## DIRECTIONS FOR THIS TASK
If a line in the entries below holds the string "information", copy it.

Transcribed page contents:
'''

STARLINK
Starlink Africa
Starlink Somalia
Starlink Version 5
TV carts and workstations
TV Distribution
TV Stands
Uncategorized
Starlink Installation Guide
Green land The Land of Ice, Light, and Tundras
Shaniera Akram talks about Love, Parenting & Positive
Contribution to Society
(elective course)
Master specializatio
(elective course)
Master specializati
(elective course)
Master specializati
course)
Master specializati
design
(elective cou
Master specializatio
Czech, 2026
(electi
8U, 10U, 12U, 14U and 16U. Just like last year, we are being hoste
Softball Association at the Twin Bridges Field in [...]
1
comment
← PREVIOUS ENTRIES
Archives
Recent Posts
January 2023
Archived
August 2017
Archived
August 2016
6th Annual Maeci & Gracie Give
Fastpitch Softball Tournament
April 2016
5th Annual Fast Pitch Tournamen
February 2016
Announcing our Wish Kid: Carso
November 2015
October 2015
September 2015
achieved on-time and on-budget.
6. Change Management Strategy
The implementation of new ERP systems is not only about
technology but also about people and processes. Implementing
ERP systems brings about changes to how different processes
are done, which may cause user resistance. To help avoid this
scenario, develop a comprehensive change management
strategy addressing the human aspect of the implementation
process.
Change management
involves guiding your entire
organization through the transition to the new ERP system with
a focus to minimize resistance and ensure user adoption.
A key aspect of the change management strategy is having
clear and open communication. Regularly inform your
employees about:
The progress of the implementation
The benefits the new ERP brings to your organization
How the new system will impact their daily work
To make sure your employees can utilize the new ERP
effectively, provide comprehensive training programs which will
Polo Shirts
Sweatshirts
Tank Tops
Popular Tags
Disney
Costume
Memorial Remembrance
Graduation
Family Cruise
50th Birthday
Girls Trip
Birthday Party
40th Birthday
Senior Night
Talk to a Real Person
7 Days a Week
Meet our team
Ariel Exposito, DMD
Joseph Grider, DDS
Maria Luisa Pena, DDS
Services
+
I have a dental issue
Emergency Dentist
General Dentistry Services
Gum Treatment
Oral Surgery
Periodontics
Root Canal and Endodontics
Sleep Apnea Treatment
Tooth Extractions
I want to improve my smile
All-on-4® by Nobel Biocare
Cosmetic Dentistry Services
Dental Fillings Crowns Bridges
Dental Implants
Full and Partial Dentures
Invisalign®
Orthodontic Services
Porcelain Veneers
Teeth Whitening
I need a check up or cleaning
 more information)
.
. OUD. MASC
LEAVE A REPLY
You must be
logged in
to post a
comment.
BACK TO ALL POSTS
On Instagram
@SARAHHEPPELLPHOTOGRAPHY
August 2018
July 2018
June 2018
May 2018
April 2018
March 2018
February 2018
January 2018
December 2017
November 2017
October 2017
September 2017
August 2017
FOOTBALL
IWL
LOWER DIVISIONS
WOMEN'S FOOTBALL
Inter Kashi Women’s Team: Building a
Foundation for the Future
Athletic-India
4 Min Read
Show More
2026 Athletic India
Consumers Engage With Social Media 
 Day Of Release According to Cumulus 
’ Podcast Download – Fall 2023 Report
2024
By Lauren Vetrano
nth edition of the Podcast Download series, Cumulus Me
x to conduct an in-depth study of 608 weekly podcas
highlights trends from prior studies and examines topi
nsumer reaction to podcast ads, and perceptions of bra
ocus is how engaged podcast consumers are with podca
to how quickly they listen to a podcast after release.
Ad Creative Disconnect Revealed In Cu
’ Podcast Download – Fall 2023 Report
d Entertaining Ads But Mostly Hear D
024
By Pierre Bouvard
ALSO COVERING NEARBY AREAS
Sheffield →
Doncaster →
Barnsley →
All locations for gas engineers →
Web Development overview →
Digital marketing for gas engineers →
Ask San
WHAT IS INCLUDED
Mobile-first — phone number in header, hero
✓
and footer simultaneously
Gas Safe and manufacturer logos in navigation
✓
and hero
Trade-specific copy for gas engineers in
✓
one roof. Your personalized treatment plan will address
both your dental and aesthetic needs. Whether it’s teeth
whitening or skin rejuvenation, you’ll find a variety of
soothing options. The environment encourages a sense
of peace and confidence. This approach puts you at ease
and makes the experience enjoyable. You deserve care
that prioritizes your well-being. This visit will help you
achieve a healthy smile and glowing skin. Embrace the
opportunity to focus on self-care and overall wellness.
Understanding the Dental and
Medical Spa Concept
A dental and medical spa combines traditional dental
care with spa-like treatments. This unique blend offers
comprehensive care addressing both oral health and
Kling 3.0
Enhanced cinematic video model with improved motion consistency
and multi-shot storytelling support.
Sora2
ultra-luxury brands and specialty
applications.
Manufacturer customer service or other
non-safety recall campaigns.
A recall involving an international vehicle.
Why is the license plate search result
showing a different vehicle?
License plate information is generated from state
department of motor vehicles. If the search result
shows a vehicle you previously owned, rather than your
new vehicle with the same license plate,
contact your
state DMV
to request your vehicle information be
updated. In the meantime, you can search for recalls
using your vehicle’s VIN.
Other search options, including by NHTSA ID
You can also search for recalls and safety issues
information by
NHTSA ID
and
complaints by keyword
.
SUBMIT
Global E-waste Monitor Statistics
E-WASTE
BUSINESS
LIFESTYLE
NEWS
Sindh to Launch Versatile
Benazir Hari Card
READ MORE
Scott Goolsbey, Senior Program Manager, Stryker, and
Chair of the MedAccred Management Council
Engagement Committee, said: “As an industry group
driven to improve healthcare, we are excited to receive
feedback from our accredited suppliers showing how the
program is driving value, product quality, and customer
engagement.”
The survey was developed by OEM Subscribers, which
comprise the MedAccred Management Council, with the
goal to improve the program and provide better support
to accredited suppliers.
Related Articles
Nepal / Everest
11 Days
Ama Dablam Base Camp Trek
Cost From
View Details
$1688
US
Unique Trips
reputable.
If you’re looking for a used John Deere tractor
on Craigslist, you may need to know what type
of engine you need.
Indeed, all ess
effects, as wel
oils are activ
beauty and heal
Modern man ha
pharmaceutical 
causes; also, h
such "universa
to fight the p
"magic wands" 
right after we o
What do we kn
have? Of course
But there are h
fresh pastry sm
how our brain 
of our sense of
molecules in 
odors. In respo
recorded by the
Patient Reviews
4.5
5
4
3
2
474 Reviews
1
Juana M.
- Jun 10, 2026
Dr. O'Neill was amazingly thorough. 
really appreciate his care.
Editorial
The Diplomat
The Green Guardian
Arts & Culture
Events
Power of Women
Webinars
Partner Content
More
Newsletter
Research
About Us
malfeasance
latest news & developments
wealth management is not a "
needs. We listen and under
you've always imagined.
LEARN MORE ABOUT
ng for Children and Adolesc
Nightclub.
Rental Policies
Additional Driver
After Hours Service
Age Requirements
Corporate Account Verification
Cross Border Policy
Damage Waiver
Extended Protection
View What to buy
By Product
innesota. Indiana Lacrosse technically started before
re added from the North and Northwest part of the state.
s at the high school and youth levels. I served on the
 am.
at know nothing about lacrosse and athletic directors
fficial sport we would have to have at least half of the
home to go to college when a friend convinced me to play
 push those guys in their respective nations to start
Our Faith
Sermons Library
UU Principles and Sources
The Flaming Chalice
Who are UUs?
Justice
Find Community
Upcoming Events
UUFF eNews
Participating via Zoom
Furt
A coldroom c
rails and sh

'''

## WRITTEN ANSWER
 more information)
License plate information is generated from state
to request your vehicle information be
information by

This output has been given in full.